「浅慮」とは?意味や使い方をご紹介

「浅慮(せんりょ)」とは文字通り、考えが浅いことや浅はかな考えを指す言葉です。自分以外に使う場合は「浅はか」であることを非難したり呆れたりする気持ち、自分に使う場合は謙遜の気持ちを表しています。今回は「浅慮」の意味や使い方について解説します。

目次

  1. 「浅慮」とは
  2. 「浅慮」の使い方
  3. 「浅慮」の類語
  4. 「浅慮」の対義語
  5. 「浅慮」に関することわざ・慣用句
  6. 「浅慮」と「千慮」

「浅慮」とは

「浅慮(せんりょ)」とは、「考えが浅いこと」または「浅はかな考え」を指す言葉です。名詞、または「浅慮だ」という形容動詞として働きます。「浅慮さ」は派生した名詞です。

「浅慮」は、知恵や思慮が乏しいという意味の「浅」と、あれこれ考えることや思い巡らせた考えという意味の「慮」から成り立っています。

「浅慮」の使い方

自分以外の人に対して

「浅慮」という言葉は、自分以外の人に対して使う場合は、考えが浅いことを非難したり呆れたりする気持ちを表します。

【例】

  • 今回の大失態では、さすがの彼も浅慮を後悔しているようだ。
  • 彼女の浅慮な行動にはうんざりしている。
  • あなたの浅慮さにはあきれるばかりだ。

「浅慮な○○」という場合、○○には「考え」「見識」などの言葉は入りません。「浅慮」は「思慮が浅いさま」という意味のほかに、「浅はかな考え」そのものを指すこともあるからです。

へりくだった表現として

一方、「浅慮」は、控えめに自己主張するときや、相手に配慮しながら意見を言うシーンでも使います。この場合は、自分の考えを「私の浅はかな考えで恐縮ですが」と謙遜する表現です。

【例】

  • 私の浅慮によるものですが、A案を支持いたします。
  • 私の浅慮な思いから、先方に事情をお伝えしておりませんでした。
  • 深いお考え、恐れ入りました。自分の浅慮さを恥じるばかりです。

「浅慮」は、このほかにも「私の浅慮ですが」「私の浅慮にも」「浅慮の致すところ」などの言い回しで用いられます。

「浅慮」の類語

「短慮」

「短慮(たんりょ)」の意味のひとつは、考えの浅いこと・浅はかな考え。もうひとつは、せっかち・短気です。ひとつ目の意味は「浅慮」と同じですね。「短慮な行動」のように用いられます。

「浅薄」

「浅薄(せんぱく)」とは、知識や考えなどが浅く薄っぺらなこと、または、その様子を指す言葉です。

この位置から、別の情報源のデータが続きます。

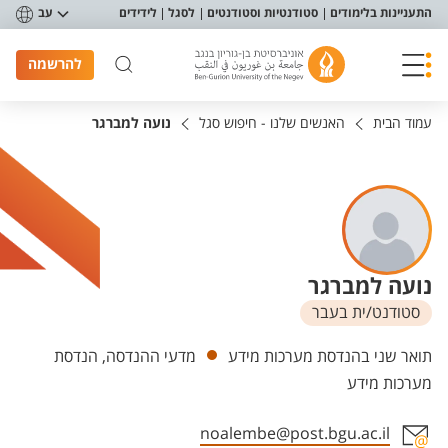
פריט נגישות
התעניינות בלימודים
סטודנטיות וסטודנטים
לסגל
לידידים
עב
להרשמה
עמוד הבית
האנשים שלנו - חיפוש סגל
נועה למברגר
נועה למברגר
סטודנט/ית בעבר
יחידות
תואר שני בהנדסת מערכות מידע
מדעי ההנדסה, הנדסת
מערכות מידע
noalembe@post.bgu.ac.il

「浅慮」が考えや考えることを対象としているのに比べて、「浅薄」は考える材料となる知識も対象としている点に違いがあります。

「浅慮な知識」とは言いませんが、「浅薄な知識」という言い回しがあるのは、その違いによるものです。

「軽率」

「軽率」は、物事を深く考えずに軽々しく行うさま・軽はずみな行動を指す言葉です。「浅慮」よりも、考えの先にある言動に重きを置いた表現ですが、「浅慮」に近い言葉と言えるでしょう。「軽率な判断」「軽率な行動」のように用いられます。

「○○な考え」という類語

「浅慮」を言い換える言葉として、「○○な考え」というかたちも考えられます。○○に当てはまる言葉は、例えば、次のようなものがあります。

  • 青臭い
  • 甘い
  • 薄っぺらい
  • 視野の狭い
  • 短絡的な
  • 深みがない

そのほかの類語

そのほかにも、「浅慮」の類語として次のような言葉が挙げられます。

  • 猿知恵(さるぢえ)
  • 単細胞(たんさいぼう)
  • 無分別(むふんべつ)
  • 若気の至り (わかげのいたり)

「浅慮」の対義語

「深慮」

「深慮(しんりょ)」は、文字から見てわかる通り「浅慮」の対義語で、深く考えをめぐらすこと・深い考えという意味です。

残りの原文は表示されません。